É DE TIRAR O CHAPÉU

Quantas vezes já escrevi sobre Paris, sobre os cafés franceses e sobre a vida que passa docemente pela Boulevard Saint-Germain. Observar as pessoas flanando em Paris parece ser um esporte nacional. Às vezes, esquecemo-nos de olhar, dessa maneira amorosa, para nossos cantos no Brasil. Costumo sempre dizer que as cidades históricas de Minas Gerais, emolduradas pelas nossas serras, suplantam, em beleza e charme, as vilas da Toscana. E não tem nada como um torresmo com cerveja super gelada, e o som de um violão perdido ao fundo, nas ruelas íngremes de Ouro Preto. Sem falar nas casas coloridas e no festival gastronômico de Tiradentes. E, o melhor, com todas as contas sendo pagas em reais.
E não há nada parecido com os festivais literários do contador de casos e arquiteto de amizades Afonso Borges, espalhados por Itabira, Paracatu, Araxá e Petrópolis, onde as pessoas recitam poesia, respiram literatura, fazem-nos sonhar, debatem um pouco de tudo e escutam viola, tudo em português.
E a gente anda por Parintins, no Amazonas, pela festa do Sírio, em Belém, e pelas praias paradisíacas e incomparáveis de Alagoas, tudo adornado pela alegria contagiante do brasileiro. Um povo que anda dividido, depois que o fascismo fincou suas garras por aqui, mas que, quando se distrai e deixa a vida levar, volta a sonhar e a se permitir ser feliz.
Um jeito carioca de ser ajuda a gente a esquecer, momentaneamente, as desigualdades e a admirar a cidade mais bonita do mundo, com sua natureza desenhada entre o mar e as montanhas.
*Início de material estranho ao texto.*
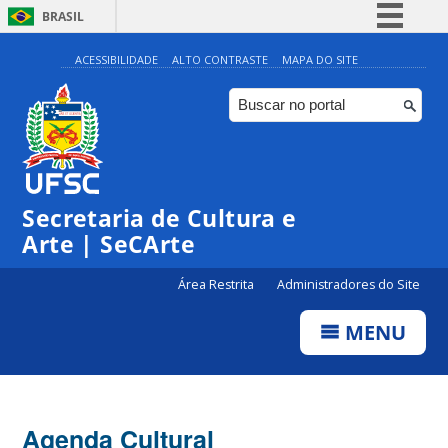
BRASIL
Simplifique!
ACESSIBILIDADE
ALTO CONTRASTE
MAPA DO SITE
Comunica BR
Participe
Acesso à informação
0:00
Legislação
Secretaria de Cultura e
1:00
Canais
Arte | SeCArte
2:00
Área Restrita
Administradores do Site
MENU
3:00
4:00
Agenda Cultural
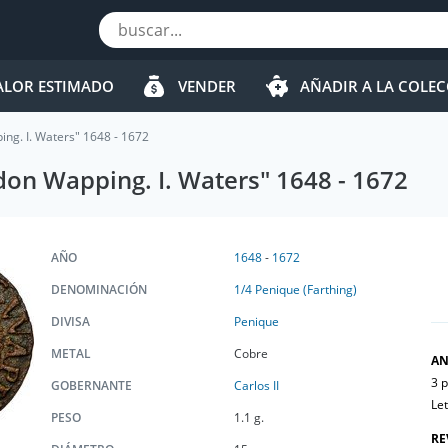
ALOR ESTIMADO
VENDER
AÑADIR A LA COLE
ng. I. Waters" 1648 - 1672
don Wapping. I. Waters" 1648 - 1672
AÑO
1648
-
1672
DENOMINACIÓN
1/4 Penique (Farthing)
DIVISA
Penique
METAL
Cobre
AN
3 
GOBERNANTE
Carlos II
Le
PESO
1.1 g.
RE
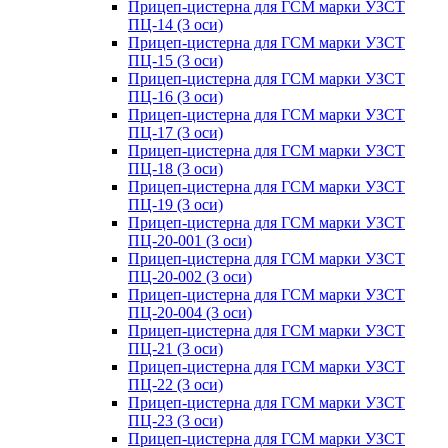
Прицеп-цистерна для ГСМ марки УЗСТ
ПЦ-14 (3 оси)
Прицеп-цистерна для ГСМ марки УЗСТ
ПЦ-15 (3 оси)
Прицеп-цистерна для ГСМ марки УЗСТ
ПЦ-16 (3 оси)
Прицеп-цистерна для ГСМ марки УЗСТ
ПЦ-17 (3 оси)
Прицеп-цистерна для ГСМ марки УЗСТ
ПЦ-18 (3 оси)
Прицеп-цистерна для ГСМ марки УЗСТ
ПЦ-19 (3 оси)
Прицеп-цистерна для ГСМ марки УЗСТ
ПЦ-20-001 (3 оси)
Прицеп-цистерна для ГСМ марки УЗСТ
ПЦ-20-002 (3 оси)
Прицеп-цистерна для ГСМ марки УЗСТ
ПЦ-20-004 (3 оси)
Прицеп-цистерна для ГСМ марки УЗСТ
ПЦ-21 (3 оси)
Прицеп-цистерна для ГСМ марки УЗСТ
ПЦ-22 (3 оси)
Прицеп-цистерна для ГСМ марки УЗСТ
ПЦ-23 (3 оси)
Прицеп-цистерна для ГСМ марки УЗСТ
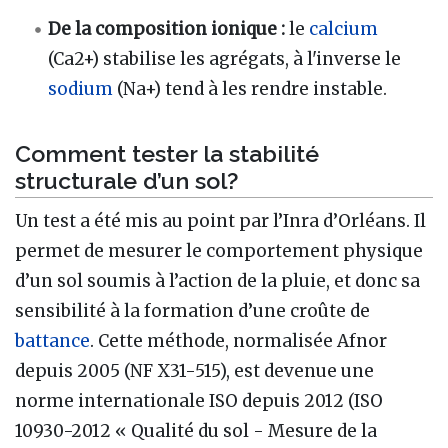
De la composition ionique :
le
calcium
(Ca2+) stabilise les agrégats, à l'inverse le
sodium
(Na+) tend à les rendre instable.
Comment tester la stabilité
structurale d’un sol?
Un test a été mis au point par l’Inra d’Orléans. Il
permet de mesurer le comportement physique
d’un sol soumis à l’action de la pluie, et donc sa
sensibilité à la formation d’une croûte de
battance
. Cette méthode, normalisée Afnor
depuis 2005 (NF X31-515), est devenue une
norme internationale ISO depuis 2012 (ISO
10930-2012 « Qualité du sol - Mesure de la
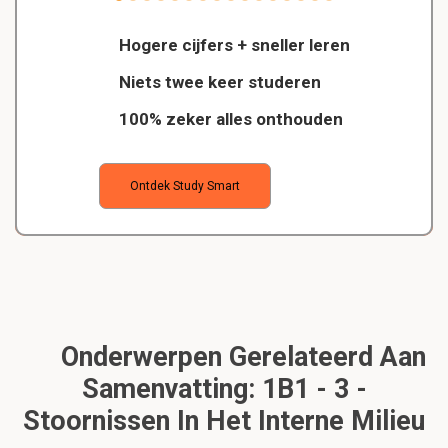
Hogere cijfers + sneller leren
Niets twee keer studeren
100% zeker alles onthouden
Ontdek Study Smart
Onderwerpen Gerelateerd Aan
Samenvatting: 1B1 - 3 -
Stoornissen In Het Interne Milieu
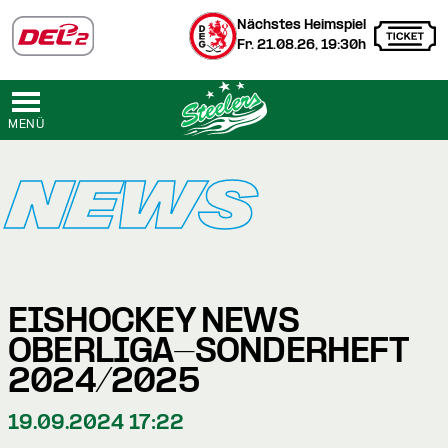
Nächstes Heimspiel
Fr. 21.08.26, 19:30h
MENÜ
NEWS
EISHOCKEY NEWS
OBERLIGA-SONDERHEFT
2024/2025
19.09.2024 17:22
São tantas as belezas que seria impossível esgotar tudo num artigo despretensioso. E somos o país das diversidades, com cada canto reivindicando, sem querer competir, o direito de ser mais charmoso e acolhedor.
Aí você chega à Bahia e sente que o mundo parou. Ninguém tem o jeito baiano de ser, só o baiano. O ar muda quando você está na Bahia. Há um quê de encantamento sem precisar explicar. É a magia do Quadrado em Trancoso, com a Igrejinha ao fundo, que faz você ter a sensação de que o tempo não existe. Por isso, o poeta diz que a Bahia já nos deu régua e compasso. Comer uma moqueca debaixo das árvores, sem carro por perto e com todo mundo falando baixo. Quase sussurrando. É o murmúrio baiano que abraça cada um e que acolhe. E tem aquele mar, quase quente, que dá uma vontade de nunca mais sair dele. De se deixar levar e se confundir com as águas mornas da Bahia.
No último fim de semana, fui a Salvador e vivi a força dessa cidade que hipnotiza. Pude acompanhar a recuperação da rua Chile, a primeira rua do Brasil, e o trabalho espetacular e emocionante do mineiro-paulista Marcelo Guimarães, que, com seu grupo, fez do palacete abandonado, o TiraChapéu, um lugar incrível de gastronomia, arte, cultura e entretenimento. Uma beleza de tirar o fôlego, e não só o chapéu. Conseguiu unir a mão baiana da grande cozinheira, nossa querida Preta – que já nos encanta, há anos, com sua comida baiana-brasileira – com o refinamento do chef francês-brasileiro Claude Troisgros. E muito mais.
Vivemos a experiência de mergulhar numa degustação com o grande enólogo Pascal Marty – simplesmente quem fez o grande vinho de Bordeaux, Mouton Rothschild, além do Opus One e Almaviva, entre outros – e, em terras baianas, permitiu-se ser poeta e dizer que a inteligência artificial jamais chegará à enologia, pois, para se fazer um grande vinho, é preciso emoção, é imprescindível sentir e sonhar.
É exatamente o que penso do processo penal. Assim, entre vinhos, cervejas geladas e batidas de coco, umbu e cajá, permiti-me fazer um brinde ao povo brasileiro.
Por isso, remeto-me ao grande Gonçalves Dias, no poema Canção do Exílio:
“Minha terra tem palmeiras,
Onde canta o sabiá;
As aves que aqui gorjeiam,
Não gorjeiam como lá.
…
Não permita Deus que eu morra, sem que eu volte para lá.”